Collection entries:

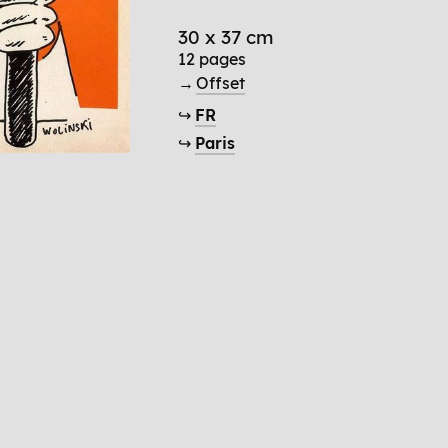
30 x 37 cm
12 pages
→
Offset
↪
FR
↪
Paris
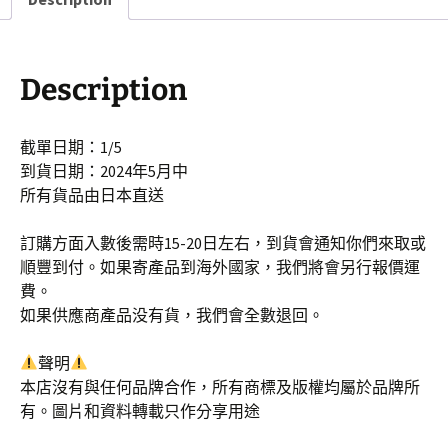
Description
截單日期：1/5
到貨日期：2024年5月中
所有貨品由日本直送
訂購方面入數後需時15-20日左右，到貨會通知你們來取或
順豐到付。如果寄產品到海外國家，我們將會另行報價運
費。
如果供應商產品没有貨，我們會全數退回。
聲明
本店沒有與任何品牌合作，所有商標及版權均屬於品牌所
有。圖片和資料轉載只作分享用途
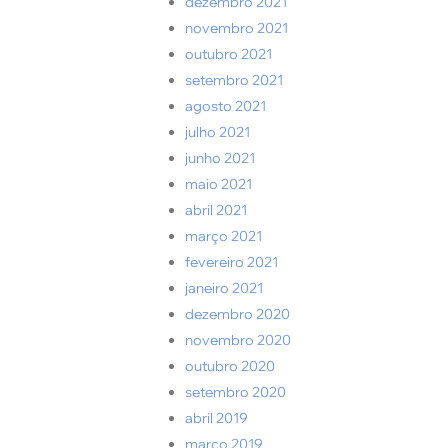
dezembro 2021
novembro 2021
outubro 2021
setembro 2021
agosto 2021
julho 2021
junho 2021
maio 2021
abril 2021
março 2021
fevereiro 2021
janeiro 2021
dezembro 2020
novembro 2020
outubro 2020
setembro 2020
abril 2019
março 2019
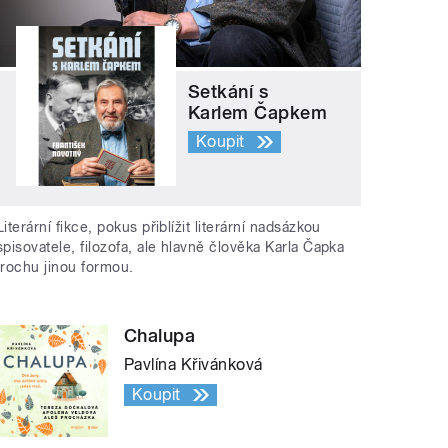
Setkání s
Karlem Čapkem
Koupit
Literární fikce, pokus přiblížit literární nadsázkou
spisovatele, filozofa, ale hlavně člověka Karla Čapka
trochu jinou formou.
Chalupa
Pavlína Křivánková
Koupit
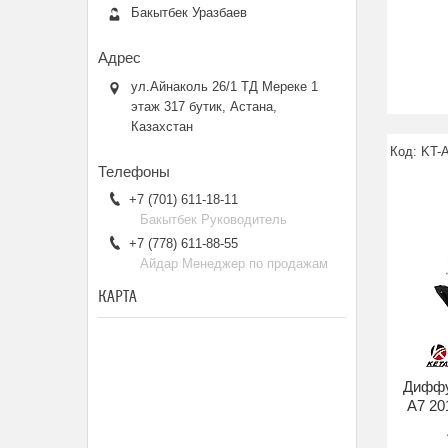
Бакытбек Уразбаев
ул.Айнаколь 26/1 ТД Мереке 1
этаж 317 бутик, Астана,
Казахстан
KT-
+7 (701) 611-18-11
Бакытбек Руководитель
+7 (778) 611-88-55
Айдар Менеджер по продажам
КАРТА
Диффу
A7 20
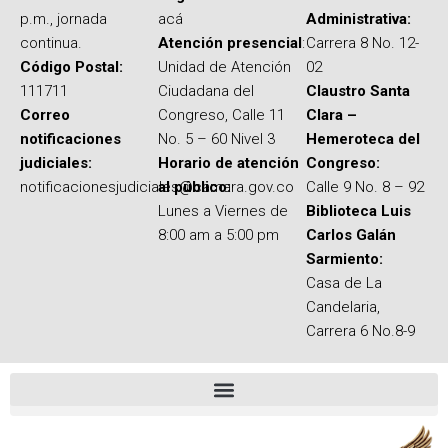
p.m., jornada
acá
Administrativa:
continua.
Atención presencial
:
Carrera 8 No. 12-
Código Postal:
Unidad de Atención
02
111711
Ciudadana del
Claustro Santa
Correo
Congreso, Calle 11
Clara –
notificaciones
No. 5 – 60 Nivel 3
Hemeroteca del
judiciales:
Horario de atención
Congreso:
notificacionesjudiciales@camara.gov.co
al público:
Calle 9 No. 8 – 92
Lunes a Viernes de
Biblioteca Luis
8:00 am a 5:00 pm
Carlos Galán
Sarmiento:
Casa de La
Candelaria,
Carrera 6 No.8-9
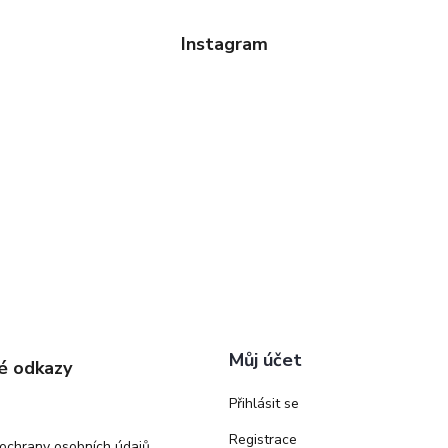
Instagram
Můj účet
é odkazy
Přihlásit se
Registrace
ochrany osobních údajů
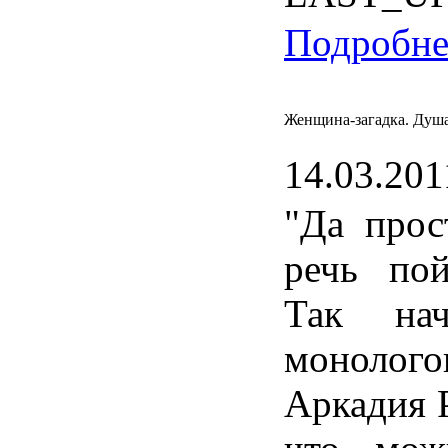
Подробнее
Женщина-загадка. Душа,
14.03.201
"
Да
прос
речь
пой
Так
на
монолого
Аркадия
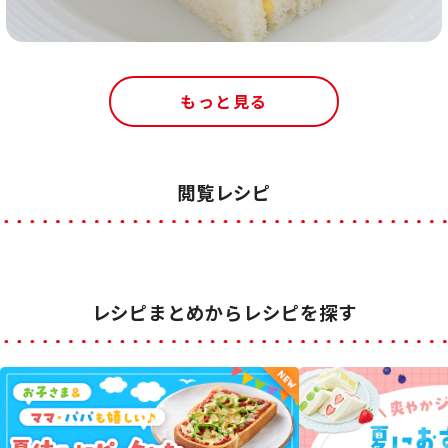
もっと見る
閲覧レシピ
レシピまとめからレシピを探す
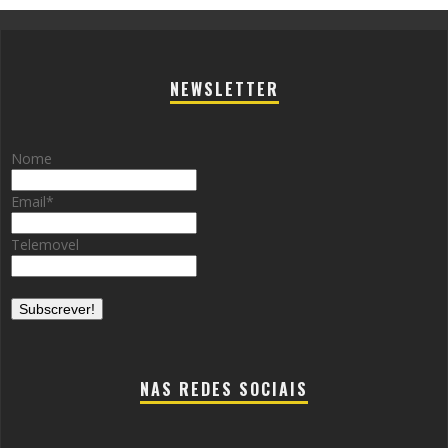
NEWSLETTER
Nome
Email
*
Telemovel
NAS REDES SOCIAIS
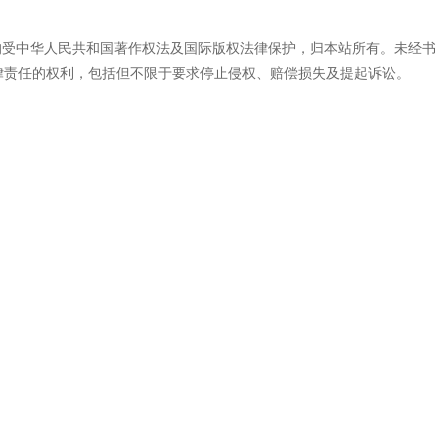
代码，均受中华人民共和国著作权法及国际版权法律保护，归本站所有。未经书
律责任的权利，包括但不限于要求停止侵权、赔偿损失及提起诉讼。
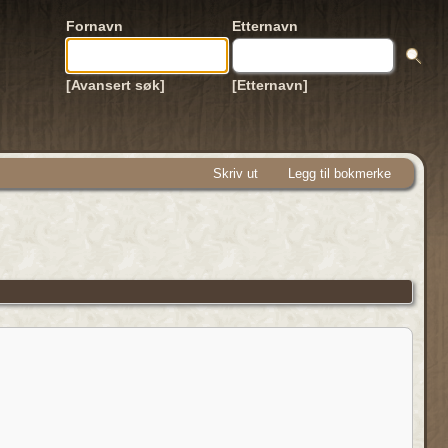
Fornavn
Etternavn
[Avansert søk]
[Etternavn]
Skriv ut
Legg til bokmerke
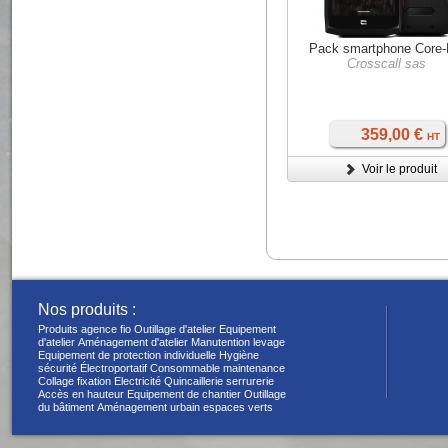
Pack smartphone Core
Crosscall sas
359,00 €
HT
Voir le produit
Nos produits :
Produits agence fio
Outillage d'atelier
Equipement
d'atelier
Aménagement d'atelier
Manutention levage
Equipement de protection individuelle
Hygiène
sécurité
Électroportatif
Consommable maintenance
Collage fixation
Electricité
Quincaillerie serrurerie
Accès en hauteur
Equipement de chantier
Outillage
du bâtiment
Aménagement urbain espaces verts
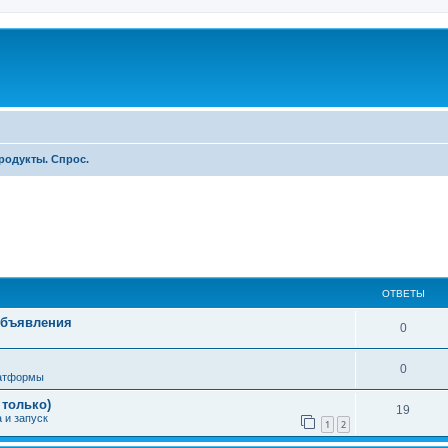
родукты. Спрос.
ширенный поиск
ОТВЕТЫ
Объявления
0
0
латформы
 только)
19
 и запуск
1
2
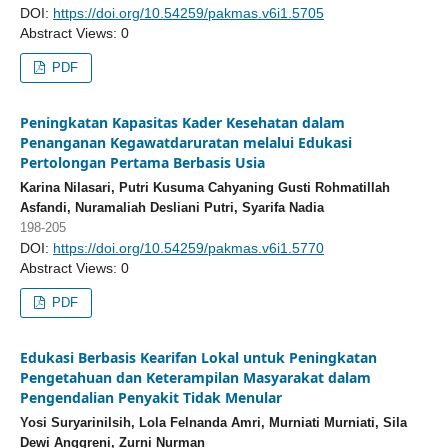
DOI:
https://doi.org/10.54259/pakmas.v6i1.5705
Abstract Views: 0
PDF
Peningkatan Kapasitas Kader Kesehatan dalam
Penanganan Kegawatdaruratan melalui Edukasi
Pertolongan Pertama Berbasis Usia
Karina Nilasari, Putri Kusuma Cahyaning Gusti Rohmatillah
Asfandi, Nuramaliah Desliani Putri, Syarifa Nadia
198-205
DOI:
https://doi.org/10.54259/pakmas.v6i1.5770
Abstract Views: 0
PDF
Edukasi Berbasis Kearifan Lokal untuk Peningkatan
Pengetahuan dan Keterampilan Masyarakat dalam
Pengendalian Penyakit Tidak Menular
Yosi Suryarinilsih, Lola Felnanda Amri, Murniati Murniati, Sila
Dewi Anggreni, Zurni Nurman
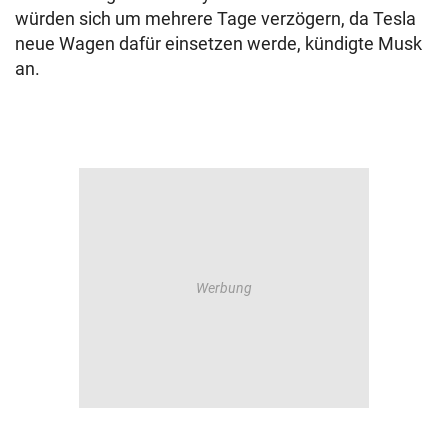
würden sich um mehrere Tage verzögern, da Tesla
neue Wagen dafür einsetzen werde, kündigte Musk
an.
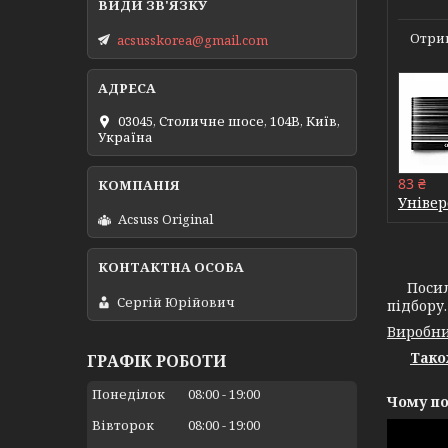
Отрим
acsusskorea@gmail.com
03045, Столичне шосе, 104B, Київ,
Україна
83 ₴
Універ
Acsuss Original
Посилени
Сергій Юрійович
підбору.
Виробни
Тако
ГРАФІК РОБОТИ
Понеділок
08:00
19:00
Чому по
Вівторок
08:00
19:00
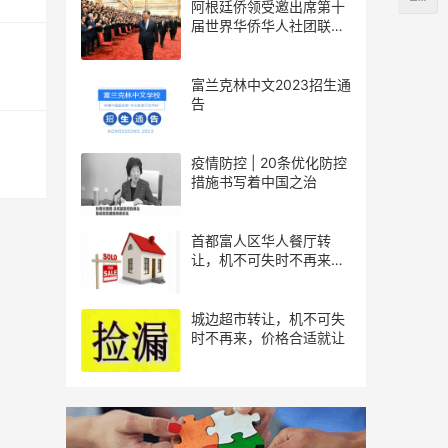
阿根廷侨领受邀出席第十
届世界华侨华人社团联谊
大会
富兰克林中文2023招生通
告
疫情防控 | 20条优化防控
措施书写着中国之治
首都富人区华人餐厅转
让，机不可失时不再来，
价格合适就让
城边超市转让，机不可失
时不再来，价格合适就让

What is being asked: The lines that mention the word "Peningkatan" should be pulled from the records above.

Answer space:
Peningkatan Kapasitas Kader Kesehatan dalam
Edukasi Berbasis Kearifan Lokal untuk Peningkatan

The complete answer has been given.